------ RECORD EXTRACTS

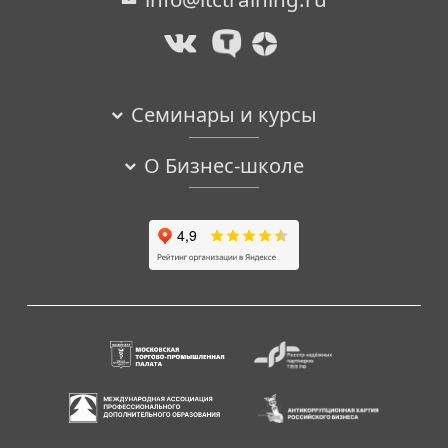
Семинары и курсы
О Бизнес-школе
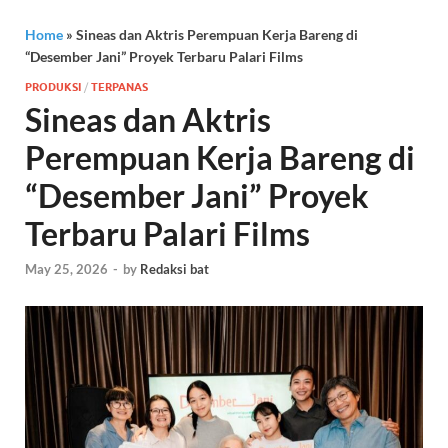
Home
»
Sineas dan Aktris Perempuan Kerja Bareng di
“Desember Jani” Proyek Terbaru Palari Films
PRODUKSI
/
TERPANAS
Sineas dan Aktris
Perempuan Kerja Bareng di
“Desember Jani” Proyek
Terbaru Palari Films
May 25, 2026
-
by
Redaksi bat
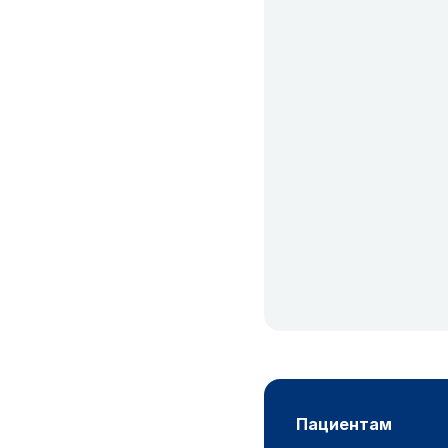
пациентам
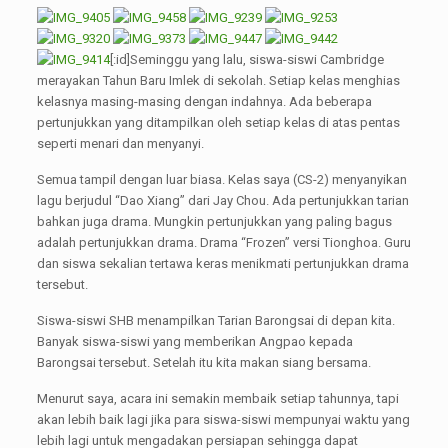
[:id]Seminggu yang lalu, siswa-siswi Cambridge
merayakan Tahun Baru Imlek di sekolah. Setiap kelas menghias
kelasnya masing-masing dengan indahnya. Ada beberapa
pertunjukkan yang ditampilkan oleh setiap kelas di atas pentas
seperti menari dan menyanyi.
Semua tampil dengan luar biasa. Kelas saya (CS-2) menyanyikan
lagu berjudul “Dao Xiang” dari Jay Chou. Ada pertunjukkan tarian
bahkan juga drama. Mungkin pertunjukkan yang paling bagus
adalah pertunjukkan drama. Drama “Frozen” versi Tionghoa. Guru
dan siswa sekalian tertawa keras menikmati pertunjukkan drama
tersebut.
Siswa-siswi SHB menampilkan Tarian Barongsai di depan kita.
Banyak siswa-siswi yang memberikan Angpao kepada
Barongsai tersebut. Setelah itu kita makan siang bersama.
Menurut saya, acara ini semakin membaik setiap tahunnya, tapi
akan lebih baik lagi jika para siswa-siswi mempunyai waktu yang
lebih lagi untuk mengadakan persiapan sehingga dapat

------------

* [WHAT TO WORK ON]
Return the preceding entries exactly, each word as given, but leave out any picture.

* [SOLUTION TO THE EXERCISE]
Семинары и курсы
О Бизнес-школе
Home
»
Sineas dan Aktris Perempuan Kerja Bareng di
“Desember Jani” Proyek Terbaru Palari Films
PRODUKSI
/
TERPANAS
Sineas dan Aktris
Perempuan Kerja Bareng di
“Desember Jani” Proyek
Terbaru Palari Films
May 25, 2026
-
by
Redaksi bat
пациентам
[:id]Seminggu yang lalu, siswa-siswi Cambridge
merayakan Tahun Baru Imlek di sekolah. Setiap kelas menghias
kelasnya masing-masing dengan indahnya. Ada beberapa
pertunjukkan yang ditampilkan oleh setiap kelas di atas pentas
seperti menari dan menyanyi.
Semua tampil dengan luar biasa. Kelas saya (CS-2) menyanyikan
lagu berjudul “Dao Xiang” dari Jay Chou. Ada pertunjukkan tarian
bahkan juga drama. Mungkin pertunjukkan yang paling bagus
adalah pertunjukkan drama. Drama “Frozen” versi Tionghoa. Guru
dan siswa sekalian tertawa keras menikmati pertunjukkan drama
tersebut.
Siswa-siswi SHB menampilkan Tarian Barongsai di depan kita.
Banyak siswa-siswi yang memberikan Angpao kepada
Barongsai tersebut. Setelah itu kita makan siang bersama.
Menurut saya, acara ini semakin membaik setiap tahunnya, tapi
akan lebih baik lagi jika para siswa-siswi mempunyai waktu yang
lebih lagi untuk mengadakan persiapan sehingga dapat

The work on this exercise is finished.